A taxpayer wanted to get into a certain line of business. He could have bought a customer list from X Corp, but he’d have to capitalize that payment. And let’s say that if he did buy the customer list, he’d have to pay an amount based on a formula. The basis of the formula is a percentage of expected gross income generated over some future period of time. So, let’s say we look at 2-years at $250k gross per year and let’s say the percentage is 20%. So we’d have $500k x 20%, or a $100k purchase price for the customer list.
Taxpayer found out that a former employee of X Corp was looking for work. Taxpayer contacted that former employee and learned that the former employee had a covenant not to compete. That employee knew the customers of X Corp very well. In the event former employee breached the covenant, he’d have to turn over to X Corp an amount of damages equal to a percentage of gross income received by the former employee from these “stolen” customers.

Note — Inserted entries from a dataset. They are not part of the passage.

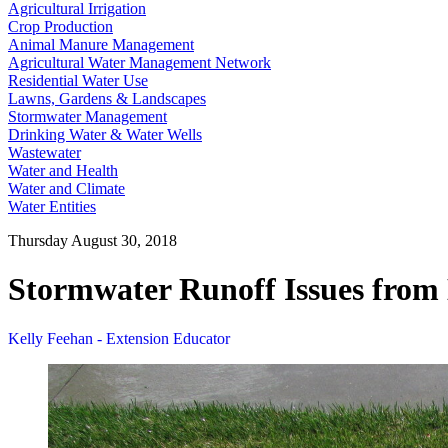
Agricultural Irrigation
Crop Production
Animal Manure Management
Agricultural Water Management Network
Residential Water Use
Lawns, Gardens & Landscapes
Stormwater Management
Drinking Water & Water Wells
Wastewater
Water and Health
Water and Climate
Water Entities
Thursday August 30, 2018
Stormwater Runoff Issues from
Kelly Feehan - Extension Educator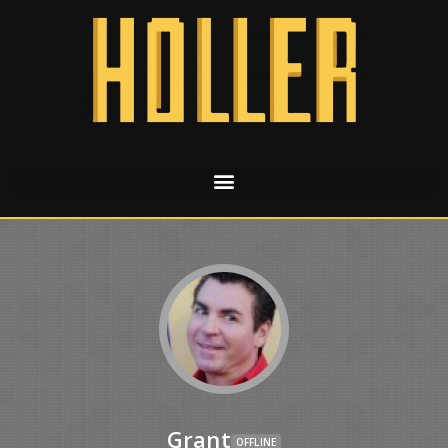
Grant
OFFLINE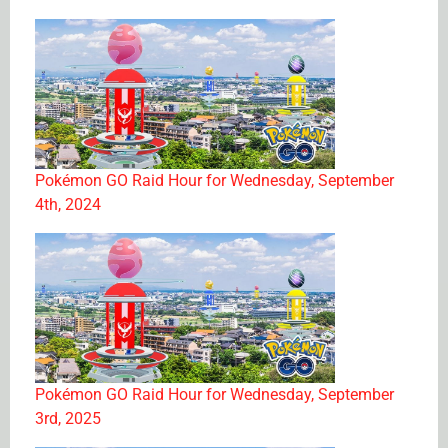
Pokémon GO Raid Hour for Wednesday, September
4th, 2024
Pokémon GO Raid Hour for Wednesday, September
3rd, 2025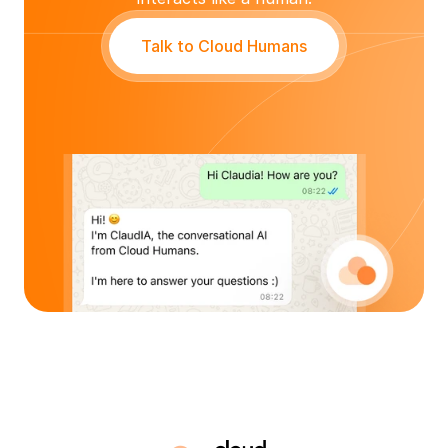
Talk to Cloud Humans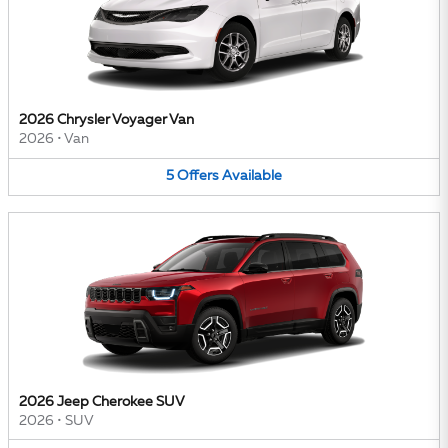
2026 Chrysler Voyager Van
2026
•
Van
5
Offers
Available
2026 Jeep Cherokee SUV
2026
•
SUV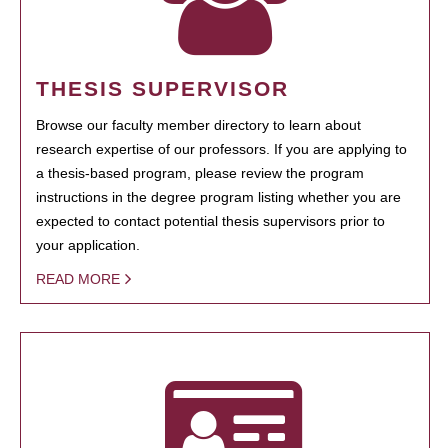
THESIS SUPERVISOR
Browse our faculty member directory to learn about
research expertise of our professors. If you are applying to
a thesis-based program, please review the program
instructions in the degree program listing whether you are
expected to contact potential thesis supervisors prior to
your application.
READ MORE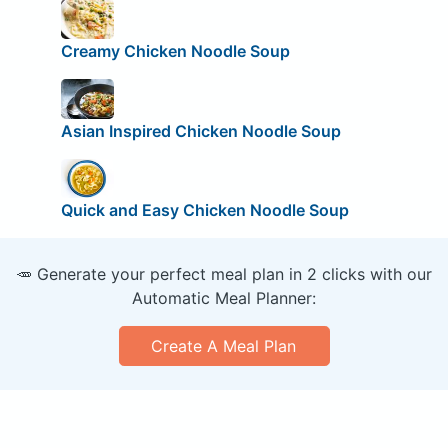
Creamy Chicken Noodle Soup
Asian Inspired Chicken Noodle Soup
Quick and Easy Chicken Noodle Soup
🥕 Generate your perfect meal plan in 2 clicks with our
Automatic Meal Planner:
Create A Meal Plan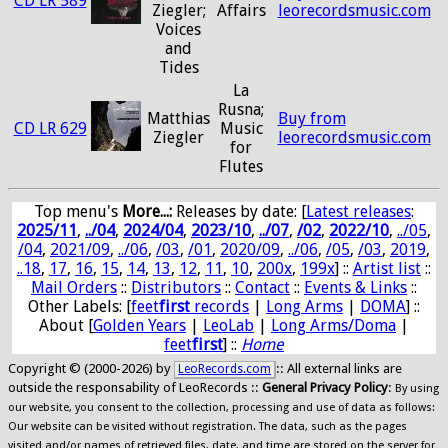
CD LR 589
Ziegler;
Affairs
leorecordsmusic.com
Voices
and
Tides
La
Rusna;
Matthias
Buy from
CD LR 629
Music
Ziegler
leorecordsmusic.com
for
Flutes
Top menu's
More...:
Releases by date
: [
Latest releases
:
2025/11
,
../04
,
2024/04
,
2023/10
,
../07
,
/02
,
2022/10
,
../05
,
/04
,
2021/09
,
../06
,
/03
,
/01
,
2020/09
,
../06
,
/05
,
/03
,
2019
,
..18
,
17
,
16
,
15
,
14
,
13
,
12
,
11
,
10
,
200x
,
199x
] ::
Artist list
::
Mail Orders
::
Distributors
::
Contact
::
Events & Links
::
Other Labels: [
feet
first
records
|
Long Arms
|
DOMA
] ::
About [
Golden Years
|
LeoLab
|
Long Arms/Doma
|
feet
first
] ::
Home
Copyright © (2000-2026) by
:: All external links are
LeoRecords.com
outside the responsability of LeoRecords ::
General Privacy Policy
:
By using
our website, you consent to the collection, processing and use of data as follows:
Our website can be visited without registration. The data, such as the pages
visited and/or names of retrieved files, date, and time are stored on the server for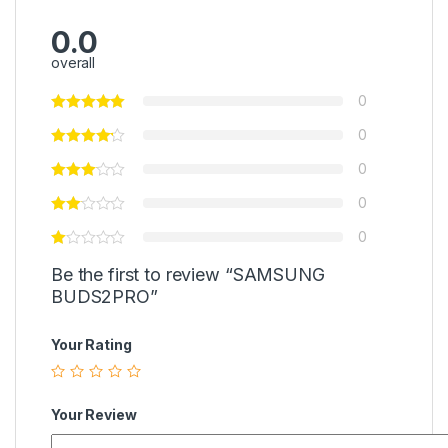
0.0
overall
0
0
0
0
0
Be the first to review “SAMSUNG
BUDS2PRO”
Your Rating
Your Review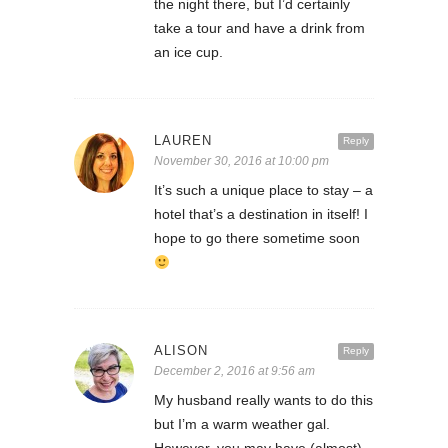
the night there, but I’d certainly
take a tour and have a drink from
an ice cup.
LAUREN
Reply
November 30, 2016 at 10:00 pm
It’s such a unique place to stay – a
hotel that’s a destination in itself! I
hope to go there sometime soon
ALISON
Reply
December 2, 2016 at 9:56 am
My husband really wants to do this
but I’m a warm weather gal.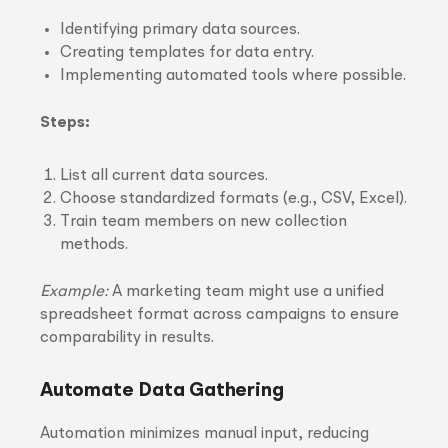
Identifying primary data sources.
Creating templates for data entry.
Implementing automated tools where possible.
Steps:
List all current data sources.
Choose standardized formats (e.g., CSV, Excel).
Train team members on new collection
methods.
Example:
A marketing team might use a unified
spreadsheet format across campaigns to ensure
comparability in results.
Automate Data Gathering
Automation minimizes manual input, reducing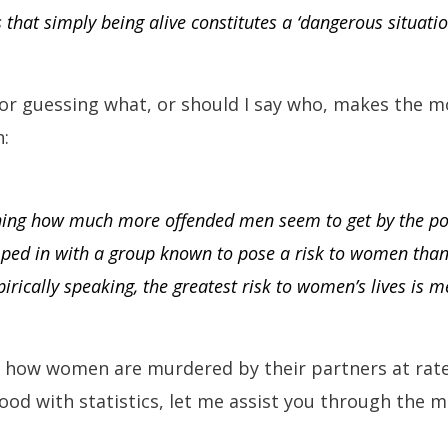
is that simply being alive constitutes a ‘dangerous situati
or guessing what, or should I say who, makes the mo
:
shing how much more offended men seem to get by the pos
mped in with a group known to pose a risk to women than
pirically speaking, the greatest risk to women’s lives is m
us how women are murdered by their partners at rate
ood with statistics, let me assist you through the m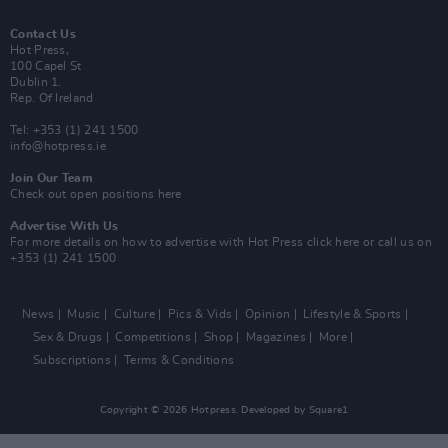
Contact Us
Hot Press,
100 Capel St
Dublin 1.
Rep. Of Ireland
Tel: +353 (1) 241 1500
info@hotpress.ie
Join Our Team
Check out open positions here
Advertise With Us
For more details on how to advertise with Hot Press
click here
or call us on
+353 (1) 241 1500
News
Music
Culture
Pics & Vids
Opinion
Lifestyle & Sports
Sex & Drugs
Competitions
Shop
Magazines
More
Subscriptions
Terms & Conditions
Copyright © 2026 Hotpress. Developed by
Square1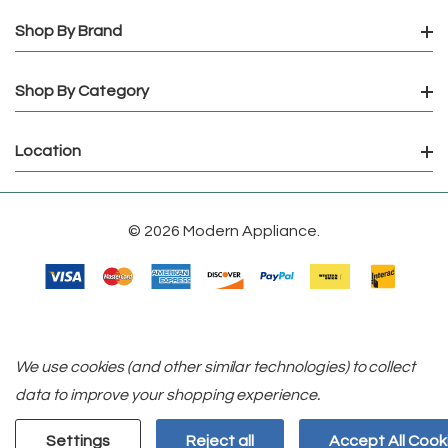
Shop By Brand
Shop By Category
Location
© 2026 Modern Appliance.
We use cookies (and other similar technologies) to collect
data to improve your shopping experience.
Settings
Reject all
Accept All Cook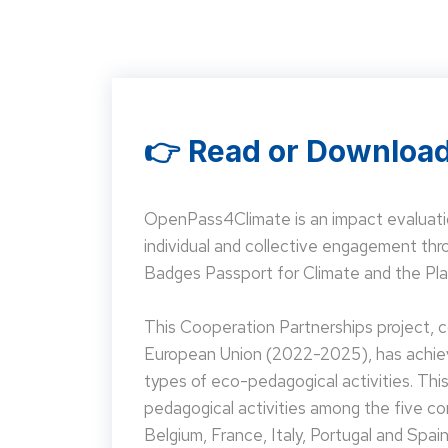
👉 Read or Download
OpenPass4Climate is an impact evaluati
individual and collective engagement t
Badges Passport for Climate and the Pla
This Cooperation Partnerships project,
European Union (2022-2025), has achieve
types of eco-pedagogical activities. Th
pedagogical activities among the five co
Belgium, France, Italy, Portugal and Spain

Basically, the same formula as above for determining the selling price of the customer list.
So, the Taxpayer concocted this scheme: He hired the X Corp former employee, who quickly proceeded to contact all of the X Corp customers. Many of those customers signed up with Taxpayer. As expected, a lawsuit came…about 2-years after the Taxpayer hired the employee. X Corp sued the Taxpayer (and not the employee) for contract/relationship interference. Taxpayer settled with X Corp for $100k and deducted the settlement payment. There is no requirement that the Taxpayer disgorge the “stolen” customers. Taxpayer gets to keep them, although it really is up to each customer if they stay with Taxpayer or not.
Pure Genius, says the Taxpayer – “Had I bought the customer list, I would have had to capitalize the payment. But now I don’t. It’s an ordinary deduction.”
Is the Taxpayer really a Genius or is he a Bozo?